What is a food cost and why do you need it?
If you are opening a restaurant (or any Food and Beverage outlet where food is for sale), you will always incur costs for the production of the food: Â how you work out what to sell the food for will help to determine if your restaurant is profitable or not. You can determine your FOOD COST as the percentage of the total of your restaurant sales that are spent on food products. Â This percentage should come in around 28-35% in order for your restaurant to start making money or show a profit.
However, when you add food cost and labour costs together, as well as overheads and other incidentals, the figure can be significantly high (50-75%) so you want to ensure that your food costs don’t come in above 35%…or you will be losing money. By checking your food costs on a monthly/regular basis, you can easily find trends in popular dishes, product fluctuations and specific food price changes.
How do you work out your food cost?
Here is a very simple and recognised formula:
Food Cost % = (Beginning Inventory + Purchases – Ending Inventory) / Food Sales
- Take a physical count of the stock you have in your kitchen. e.g. Opening stock is worth R20 000
- Add your new stock purchases: If you already have stock in the kitchen and you also purchased additional stock during the week, you should add the two together by combining the closing stock for last week with the purchases for this week. e.g. new purchases were R4000 so total would be R24000
- Subtract your ending inventory, after all sales for the period are complete. e.g sales for the period are R18 000 so R24 000- R18 000 = R6000
- Divide the value by the amount of sales e.g. so if your food sales for the week were R18500, you divide R6000 into R18500 and your food cost is: 0, 32%. That means you spent 0.32 cents for every rand in sales or 32% cost of food.
Factors to consider when taking actual food cost:
You should do your stock takes either at the end of the day or the beginning of the day. Accurate stock takes cannot be made whilst items are being sold or delivered.

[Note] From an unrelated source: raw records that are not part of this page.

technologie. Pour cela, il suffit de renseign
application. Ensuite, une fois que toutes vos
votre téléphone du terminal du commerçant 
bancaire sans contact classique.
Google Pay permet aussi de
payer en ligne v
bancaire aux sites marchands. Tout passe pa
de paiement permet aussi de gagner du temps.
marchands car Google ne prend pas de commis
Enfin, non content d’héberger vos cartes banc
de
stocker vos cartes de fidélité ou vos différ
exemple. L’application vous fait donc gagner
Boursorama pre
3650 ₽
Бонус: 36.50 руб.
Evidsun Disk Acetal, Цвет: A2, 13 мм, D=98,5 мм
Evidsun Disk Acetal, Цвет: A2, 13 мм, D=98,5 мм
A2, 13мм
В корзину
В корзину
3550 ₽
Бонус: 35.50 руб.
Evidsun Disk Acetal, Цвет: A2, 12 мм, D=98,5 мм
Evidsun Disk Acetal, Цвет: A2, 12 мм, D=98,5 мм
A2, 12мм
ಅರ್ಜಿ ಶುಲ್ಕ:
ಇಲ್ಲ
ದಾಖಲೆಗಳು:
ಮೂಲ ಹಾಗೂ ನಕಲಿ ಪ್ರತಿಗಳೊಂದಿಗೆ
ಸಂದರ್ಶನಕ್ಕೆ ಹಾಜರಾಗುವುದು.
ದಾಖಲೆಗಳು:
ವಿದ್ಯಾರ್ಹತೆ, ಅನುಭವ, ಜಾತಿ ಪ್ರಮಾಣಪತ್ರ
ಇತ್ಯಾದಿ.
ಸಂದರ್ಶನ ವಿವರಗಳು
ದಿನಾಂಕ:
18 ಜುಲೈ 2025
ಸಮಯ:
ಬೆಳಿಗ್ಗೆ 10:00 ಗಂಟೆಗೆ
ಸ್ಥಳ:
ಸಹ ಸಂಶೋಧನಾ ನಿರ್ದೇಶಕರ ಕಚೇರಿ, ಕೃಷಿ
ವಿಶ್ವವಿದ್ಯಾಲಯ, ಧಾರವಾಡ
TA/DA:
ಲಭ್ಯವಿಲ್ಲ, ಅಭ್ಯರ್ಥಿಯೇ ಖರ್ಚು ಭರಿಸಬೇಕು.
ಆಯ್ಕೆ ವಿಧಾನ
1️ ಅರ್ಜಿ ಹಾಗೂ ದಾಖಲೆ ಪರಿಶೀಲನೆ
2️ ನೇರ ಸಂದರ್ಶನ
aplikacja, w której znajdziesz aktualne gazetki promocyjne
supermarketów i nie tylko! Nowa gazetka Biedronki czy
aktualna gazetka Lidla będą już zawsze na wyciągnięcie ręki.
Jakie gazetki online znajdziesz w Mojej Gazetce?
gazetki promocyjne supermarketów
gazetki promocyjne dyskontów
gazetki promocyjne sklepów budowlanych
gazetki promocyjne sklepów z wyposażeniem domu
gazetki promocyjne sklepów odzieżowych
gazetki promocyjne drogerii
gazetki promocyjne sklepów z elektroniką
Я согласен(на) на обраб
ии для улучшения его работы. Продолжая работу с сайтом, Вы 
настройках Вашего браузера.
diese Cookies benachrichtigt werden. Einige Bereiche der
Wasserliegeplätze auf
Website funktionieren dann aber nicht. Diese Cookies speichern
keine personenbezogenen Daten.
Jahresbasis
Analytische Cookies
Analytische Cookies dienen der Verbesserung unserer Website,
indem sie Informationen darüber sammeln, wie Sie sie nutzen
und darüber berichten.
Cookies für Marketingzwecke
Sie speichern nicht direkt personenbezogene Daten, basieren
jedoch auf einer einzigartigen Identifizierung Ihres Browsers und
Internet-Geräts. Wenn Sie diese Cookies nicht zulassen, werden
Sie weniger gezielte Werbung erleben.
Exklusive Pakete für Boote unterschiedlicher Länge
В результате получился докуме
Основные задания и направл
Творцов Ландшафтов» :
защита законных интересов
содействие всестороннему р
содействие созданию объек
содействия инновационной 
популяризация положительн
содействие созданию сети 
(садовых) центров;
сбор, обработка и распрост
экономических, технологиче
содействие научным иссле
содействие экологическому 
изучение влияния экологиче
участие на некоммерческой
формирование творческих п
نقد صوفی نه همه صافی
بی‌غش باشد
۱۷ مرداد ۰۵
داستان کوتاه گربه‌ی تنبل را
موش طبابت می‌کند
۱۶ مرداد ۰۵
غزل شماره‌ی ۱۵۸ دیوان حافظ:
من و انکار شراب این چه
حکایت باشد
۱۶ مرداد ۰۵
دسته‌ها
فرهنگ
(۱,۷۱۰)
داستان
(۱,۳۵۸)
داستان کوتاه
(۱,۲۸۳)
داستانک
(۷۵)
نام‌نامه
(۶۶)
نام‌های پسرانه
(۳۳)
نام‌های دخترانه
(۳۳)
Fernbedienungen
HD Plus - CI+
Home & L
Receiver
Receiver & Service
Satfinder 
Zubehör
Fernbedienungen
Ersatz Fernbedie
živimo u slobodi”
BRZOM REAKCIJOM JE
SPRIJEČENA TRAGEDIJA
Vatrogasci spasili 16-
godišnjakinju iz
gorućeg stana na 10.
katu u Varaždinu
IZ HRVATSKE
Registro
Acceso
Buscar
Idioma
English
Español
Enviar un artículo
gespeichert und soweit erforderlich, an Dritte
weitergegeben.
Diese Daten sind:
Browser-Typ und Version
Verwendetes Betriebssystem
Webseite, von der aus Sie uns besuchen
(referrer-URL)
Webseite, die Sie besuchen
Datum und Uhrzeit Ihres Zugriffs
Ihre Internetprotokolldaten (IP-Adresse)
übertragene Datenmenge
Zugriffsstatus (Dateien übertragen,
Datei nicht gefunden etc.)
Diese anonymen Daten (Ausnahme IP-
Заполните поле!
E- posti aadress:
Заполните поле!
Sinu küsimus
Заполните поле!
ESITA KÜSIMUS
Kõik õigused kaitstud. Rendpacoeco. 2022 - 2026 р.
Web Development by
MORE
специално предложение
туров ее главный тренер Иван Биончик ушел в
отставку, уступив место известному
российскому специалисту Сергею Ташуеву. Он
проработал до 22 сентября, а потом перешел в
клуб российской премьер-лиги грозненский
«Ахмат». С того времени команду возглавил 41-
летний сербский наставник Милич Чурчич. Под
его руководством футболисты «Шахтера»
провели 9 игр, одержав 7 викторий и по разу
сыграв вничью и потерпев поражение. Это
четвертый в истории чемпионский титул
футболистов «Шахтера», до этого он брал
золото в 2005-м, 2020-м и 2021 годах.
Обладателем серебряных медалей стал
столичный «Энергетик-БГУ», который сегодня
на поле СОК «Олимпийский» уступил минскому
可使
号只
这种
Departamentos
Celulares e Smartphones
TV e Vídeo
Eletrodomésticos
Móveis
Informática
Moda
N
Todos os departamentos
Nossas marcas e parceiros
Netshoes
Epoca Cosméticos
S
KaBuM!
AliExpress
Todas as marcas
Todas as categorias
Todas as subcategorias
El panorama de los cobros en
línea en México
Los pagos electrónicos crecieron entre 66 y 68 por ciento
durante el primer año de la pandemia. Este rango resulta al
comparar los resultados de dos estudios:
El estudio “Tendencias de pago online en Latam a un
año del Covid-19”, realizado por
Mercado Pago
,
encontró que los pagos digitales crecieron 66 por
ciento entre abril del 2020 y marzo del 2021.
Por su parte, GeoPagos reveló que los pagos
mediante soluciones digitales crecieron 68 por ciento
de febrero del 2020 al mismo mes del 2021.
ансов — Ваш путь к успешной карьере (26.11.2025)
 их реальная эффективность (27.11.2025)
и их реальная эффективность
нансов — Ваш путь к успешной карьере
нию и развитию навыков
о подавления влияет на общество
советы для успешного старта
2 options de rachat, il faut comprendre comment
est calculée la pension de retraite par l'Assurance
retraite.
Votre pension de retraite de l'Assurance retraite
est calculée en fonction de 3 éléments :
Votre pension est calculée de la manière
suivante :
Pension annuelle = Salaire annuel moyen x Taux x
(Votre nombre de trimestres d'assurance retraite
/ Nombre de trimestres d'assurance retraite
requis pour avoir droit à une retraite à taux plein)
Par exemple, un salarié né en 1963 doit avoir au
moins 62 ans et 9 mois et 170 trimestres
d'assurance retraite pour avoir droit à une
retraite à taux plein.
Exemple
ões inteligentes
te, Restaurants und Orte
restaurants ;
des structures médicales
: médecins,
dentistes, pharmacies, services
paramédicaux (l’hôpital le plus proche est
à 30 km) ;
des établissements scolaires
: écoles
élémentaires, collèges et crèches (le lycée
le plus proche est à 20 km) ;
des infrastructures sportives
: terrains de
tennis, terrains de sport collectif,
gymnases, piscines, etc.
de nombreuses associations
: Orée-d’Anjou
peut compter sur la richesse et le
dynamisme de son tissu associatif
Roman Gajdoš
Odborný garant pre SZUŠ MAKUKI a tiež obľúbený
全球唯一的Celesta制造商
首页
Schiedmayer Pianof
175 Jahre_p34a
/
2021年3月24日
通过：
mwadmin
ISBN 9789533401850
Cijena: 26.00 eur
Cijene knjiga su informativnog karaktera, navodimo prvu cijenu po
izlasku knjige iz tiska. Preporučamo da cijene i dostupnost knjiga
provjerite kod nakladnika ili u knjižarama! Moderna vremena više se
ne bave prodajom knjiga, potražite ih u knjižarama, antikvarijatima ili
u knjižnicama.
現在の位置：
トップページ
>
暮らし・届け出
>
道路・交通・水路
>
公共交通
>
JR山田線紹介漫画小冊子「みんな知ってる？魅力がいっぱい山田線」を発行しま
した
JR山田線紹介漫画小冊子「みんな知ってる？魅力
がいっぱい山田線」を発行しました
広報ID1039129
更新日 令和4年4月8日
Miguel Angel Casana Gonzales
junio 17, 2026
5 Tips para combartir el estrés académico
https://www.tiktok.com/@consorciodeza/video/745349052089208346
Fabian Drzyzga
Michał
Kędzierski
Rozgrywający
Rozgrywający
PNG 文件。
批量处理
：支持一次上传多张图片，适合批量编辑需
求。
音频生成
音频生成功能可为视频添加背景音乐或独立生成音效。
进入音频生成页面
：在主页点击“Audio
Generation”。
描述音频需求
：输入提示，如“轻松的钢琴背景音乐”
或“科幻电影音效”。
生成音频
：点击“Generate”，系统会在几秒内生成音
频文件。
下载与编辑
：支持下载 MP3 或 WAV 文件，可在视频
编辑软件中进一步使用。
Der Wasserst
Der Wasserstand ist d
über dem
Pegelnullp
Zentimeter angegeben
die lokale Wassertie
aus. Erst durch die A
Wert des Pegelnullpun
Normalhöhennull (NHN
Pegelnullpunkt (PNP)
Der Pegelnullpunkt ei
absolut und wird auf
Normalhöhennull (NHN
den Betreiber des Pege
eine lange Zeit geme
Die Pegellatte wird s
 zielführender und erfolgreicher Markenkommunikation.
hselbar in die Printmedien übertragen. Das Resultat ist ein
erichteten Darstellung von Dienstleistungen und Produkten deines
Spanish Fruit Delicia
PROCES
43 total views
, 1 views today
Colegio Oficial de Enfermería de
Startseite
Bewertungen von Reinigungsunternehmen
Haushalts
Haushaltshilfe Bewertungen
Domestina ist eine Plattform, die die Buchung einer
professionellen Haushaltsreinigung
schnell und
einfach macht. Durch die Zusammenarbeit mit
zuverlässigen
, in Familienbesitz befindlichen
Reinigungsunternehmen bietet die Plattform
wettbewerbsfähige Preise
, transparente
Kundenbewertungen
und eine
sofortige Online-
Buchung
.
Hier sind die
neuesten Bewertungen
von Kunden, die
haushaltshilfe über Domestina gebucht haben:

Also, if the cost of something has changed (for example you have two chickens that were bought at two different prices), use the most recent unit price.
Factors that can influence your food cost percentage:
- Incorrect opening stock take and / or closing stock take or stock transfers
- Incorrect purchases
- Incorrect meal portioning
- Your measuring scales could be out
- Wasting food / spoilage
- Not ringing up sales or ring up sales incorrectly
- Short deliveries or stock returns
- Theft of stock
- Your sales prices are too low
What is the difference between theoretical food cost and actual food cost?
Theoretical Food Cost is what you would like your food cost to be, in a perfect world. Theoretical costs don’t take into account theft, waste etc
The theoretical food cost is calculated like this:
- Theoretical Cost of Goods Sold = (Item A Food Cost x Units of A sold) + (Item B Food Cost x Units of B sold) + (and so on)
- Theoretical Food Cost (as a percentage) = Theoretical Cost of Goods Sold / Food Sales
Aside from working out the differences between actual and theoretical food costs, remember that they will never match, but the importance of working out both is this: you are looking for variances or discrepancies in the two. If the variance is too large, you may need to investigate further.